BEGIN

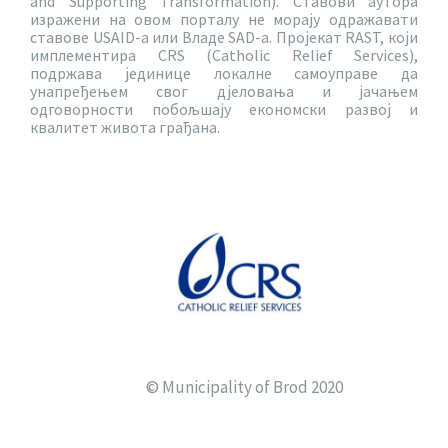
and Supporting Transformation). Ставови аутора
изражени на овом порталу не морају одражавати
ставове USAID-a или Владе SAD-a. Пројекат RAST, који
имплементира CRS (Catholic Relief Services),
подржава јединице локалне самоуправе да
унапређењем свог дјеловања и јачањем
одговорности побољшају економски развој и
квалитет живота грађана.
© Municipality of Brod 2020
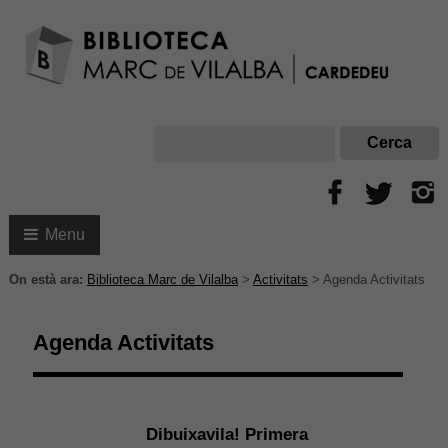
Menu
On està ara:
Biblioteca Marc de Vilalba
>
Activitats
>
Agenda Activitats
Agenda Activitats
Dibuixavila! Primera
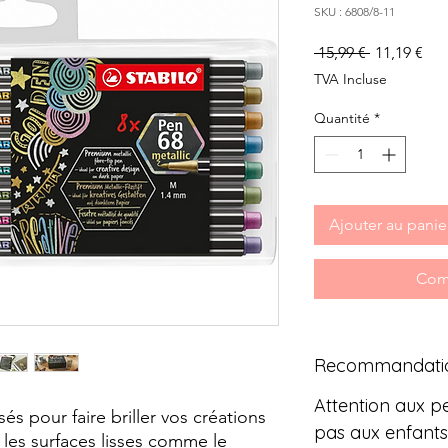
SKU : 6808/8-11
Prix
Prix
 15,99 € 
11,19 €
original
pro
TVA Incluse
Quantité
*
Ajouter au panie
Com
Recommandati
Attention aux pe
és pour faire briller vos créations
pas aux enfants
 les surfaces lisses comme le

END

*DESCRIPTION OF THE TASK:*
Repeat the listing above word for word, omitting the pictures.

*ANSWER SECTION:*
and Supporting Transformation). Ставови аутора
изражени на овом порталу не морају одражавати
ставове USAID-a или Владе SAD-a. Пројекат RAST, који
имплементира CRS (Catholic Relief Services),
подржава јединице локалне самоуправе да
унапређењем свог дјеловања и јачањем
одговорности побољшају економски развој и
квалитет живота грађана.
© Municipality of Brod 2020
Menu
On està ara:
Biblioteca Marc de Vilalba
>
Activitats
>
Agenda Activitats
Agenda Activitats
Dibuixavila! Primera
SKU : 6808/8-11
Prix
Prix
 15,99 € 
11,19 €
original
pro
TVA Incluse
Quantité
*
Ajouter au panie
Com
Recommandati
Attention aux pe
és pour faire briller vos créations
pas aux enfants
 les surfaces lisses comme le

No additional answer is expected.